(Data items)
-*-
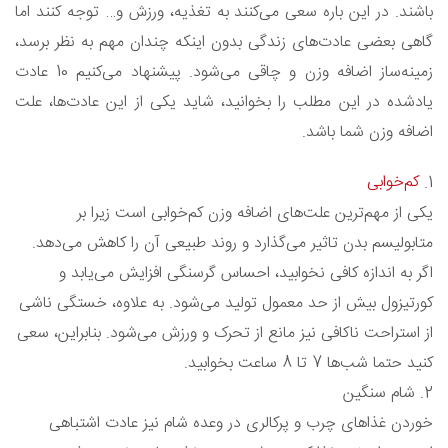
باشند. در این باره سعی می‌کنند به تغذیه، ورزش و… توجه کنند اما
گاهی بعضی عادت‌های زندگی بدون اینکه چندان مهم به نظر برسد،
زمینه‌ساز اضافه وزن و چاقی می‌شود. پیشنهاد می‌کنیم 10 عادت
یادشده در این مطلب را بخوانید، شاید یکی از این عادت‌ها، علت
اضافه وزن شما باشد.
کم‌خوابی
1.
یکی از مهم‌ترین علت‌های اضافه وزن کم‌خوابی است زیرا بر
متابولیسم بدن تاثیر می‌گذارد و روند طبیعی آن را کاهش می‌دهد.
اگر به اندازه کافی نخوابید، احساس گرسنگی افزایش می‌یابد و
کورتیزول بیش از حد معمول تولید می‌شود. به علاوه، خستگی ناشی
از استراحت ناکافی نیز مانع از تحرک و ورزش می‌شود. بنابراین، سعی
کنید حتما شب‌ها 7 تا 8 ساعت بخوابید.
2. شام سنگین
خوردن غذاهای چرب و پرکالری در وعده شام نیز عادت اشتباهی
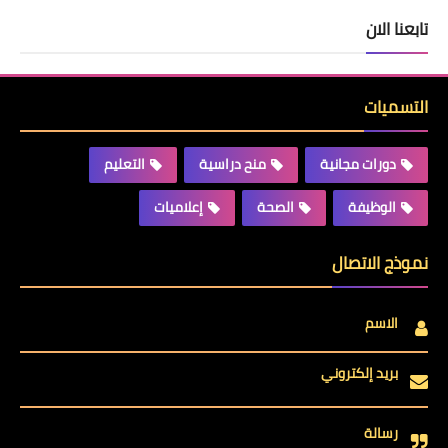
تابعنا الان
التسميات
دورات مجانية
منح دراسية
التعليم
الوظيفة
الصحة
إعلاميات
نموذج الاتصال
الاسم
بريد إلكتروني
رسالة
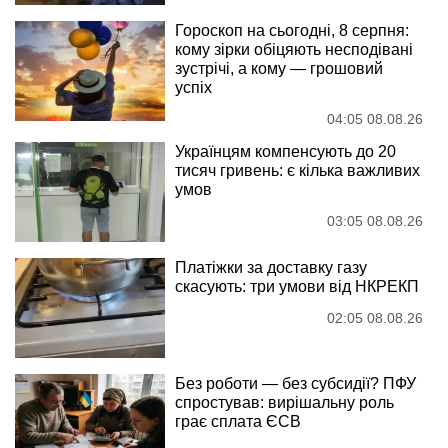
Гороскоп на сьогодні, 8 серпня:
кому зірки обіцяють несподівані
зустрічі, а кому — грошовий
успіх
04:05 08.08.26
Українцям компенсують до 20
тисяч гривень: є кілька важливих
умов
03:05 08.08.26
Платіжки за доставку газу
скасують: три умови від НКРЕКП
02:05 08.08.26
Без роботи — без субсидії? ПФУ
спростував: вирішальну роль
грає сплата ЄСВ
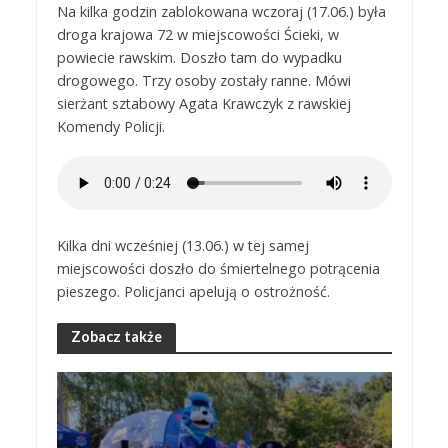
Na kilka godzin zablokowana wczoraj (17.06.) była
droga krajowa 72 w miejscowości Ścieki, w
powiecie rawskim. Doszło tam do wypadku
drogowego. Trzy osoby zostały ranne. Mówi
sierżant sztabowy Agata Krawczyk z rawskiej
Komendy Policji.
Kilka dni wcześniej (13.06.) w tej samej
miejscowości doszło do śmiertelnego potrącenia
pieszego. Policjanci apelują o ostrożność.
Zobacz także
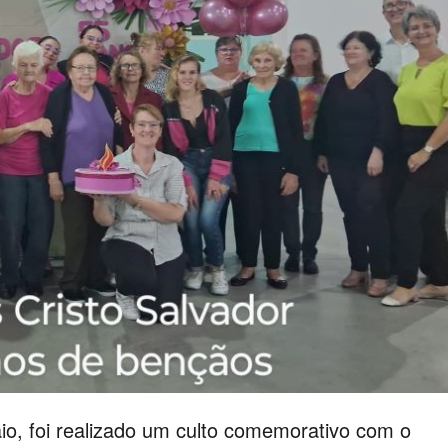
aio, foi realizado um culto comemorativo com o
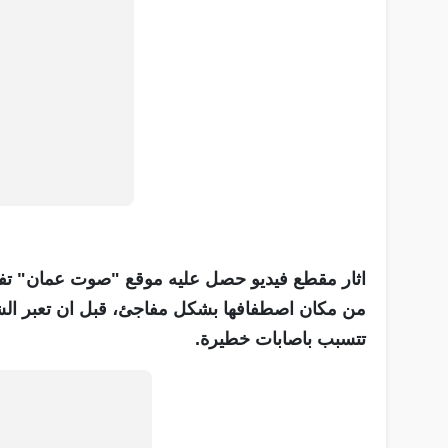
اثار مقطع فيديو حصل عليه موقع "صوت عمان" تفاعل
من مكان اصطفافها بشكل مفاجئ، قبل ان تعبر الش
تتسبب باصابات خطيرة.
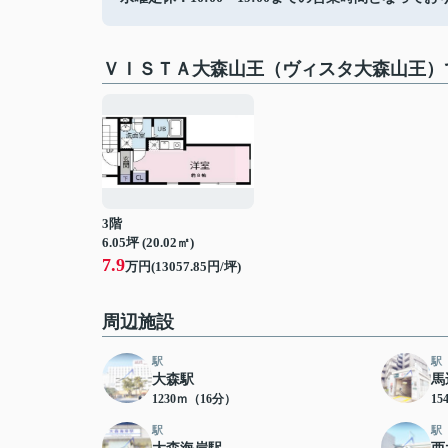
ＶＩＳＴＡ大森山王（ヴィスタ大森山王）
3階
6.05坪 (20.02㎡)
7.9
万円(13057.85円/坪)
周辺施設
駅
駅
大森駅
馬
1230ｍ（16分）
15
駅
駅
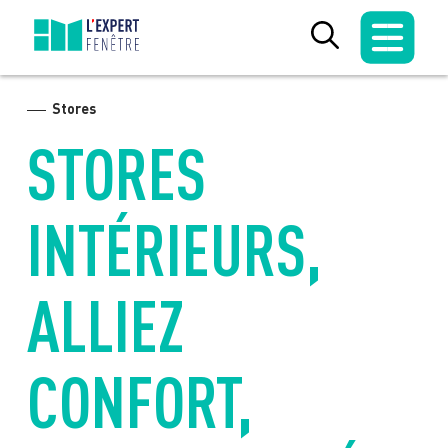
Skip
to
content
Stores
STORES
INTÉRIEURS,
ALLIEZ
CONFORT,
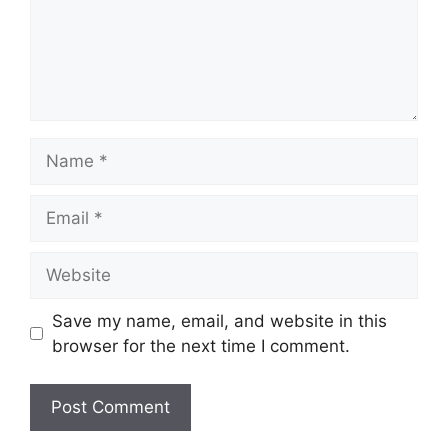
Name
Email
Website
Save my name, email, and website in this
browser for the next time I comment.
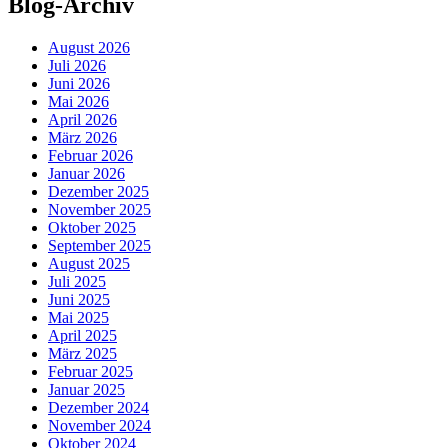
Blog-Archiv
August 2026
Juli 2026
Juni 2026
Mai 2026
April 2026
März 2026
Februar 2026
Januar 2026
Dezember 2025
November 2025
Oktober 2025
September 2025
August 2025
Juli 2025
Juni 2025
Mai 2025
April 2025
März 2025
Februar 2025
Januar 2025
Dezember 2024
November 2024
Oktober 2024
-*-
Aim of the task:
Every line in the data that holds the string "عادت" should be returned.

Task result:
گاهی بعضی عادت‌های زندگی بدون اینکه چندان مهم به نظر برسد،
زمینه‌ساز اضافه وزن و چاقی می‌شود. پیشنهاد می‌کنیم 10 عادت
یادشده در این مطلب را بخوانید، شاید یکی از این عادت‌ها، علت
خوردن غذاهای چرب و پرکالری در وعده شام نیز عادت اشتباهی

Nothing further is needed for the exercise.